Большой черный «ровер». Сейчас он выглядел вполне невинно и безобидно — солидный, респектабельный автомобиль. Но любому, кто отваживался выйти или выехать на узкие дороги западного Пенуита[6], стоило иметь в виду, что внешний вид этого автомобиля обманчив, поскольку у него мощный двигатель, а тетя Луиза, несмотря на то что была добропорядочным гражданином, столпом гольф-клуба и регулярно посещала церковь, становилась словно другим человеком, стоило ей сесть за руль; она вписывала ревущий «ровер» в крутые повороты на пятидесяти милях в час, очевидно, вполне уверенная в том, что раз она держит руку над кнопкой сигнала, то не является нарушителем с точки зрения буквы закона. Поэтому, если ей случалось задеть бампером крыло другого автомобиля или переехать чью-нибудь курицу, она не допускала даже мысли о своей виновности и так яростно наскакивала на пострадавшую сторону, что перед ней обычно пасовали и спешили ретироваться без каких-либо претензий.

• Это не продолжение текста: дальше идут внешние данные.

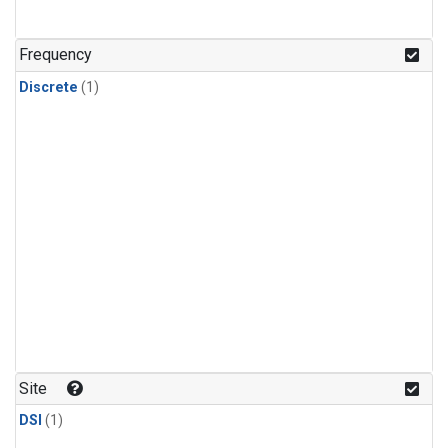
Frequency
Discrete
(1)
Site
DSI
(1)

Джудит не хотелось встречаться с тетей Луизой. Поэтому она не стала входить в дом с главного входа, а обошла его сбоку и через двор и судомойню проникла в кухню. Там она увидела Джесс, сидящую с книжкой-раскраской и цветными карандашами за выскобленным кухонным столом, и Филлис, которая в своей дневной рабочей униформе — зеленом платье и муслиновом переднике — утюжила лежавшую перед ней грудой чистую одежду.
После уличного холода и сырости кухня показалась восхитительно теплой. Впрочем, она и была самым теплым местом в доме, так как в ней непрерывно горела плита с круглыми медными ручками и графитным покрытием. Вот и сейчас на медленном огне тихонько попыхивал чайник. Напротив плиты стоял кухонный шкаф, заставленный разнообразной посудой — блюдами для мясных кушаний, салатницами, супницами, — а рядом располагалось плетеное кресло, в которое, чтобы дать отдых ногам, тяжело опускалась Филлис, когда у нее выпадала свободная минутка, что случалось не часто. Приятно пахло теплой отглаженной тканью, на протянутой под потолком веревке сушилось выстиранное белье.
6
Область в графстве Корнуолл.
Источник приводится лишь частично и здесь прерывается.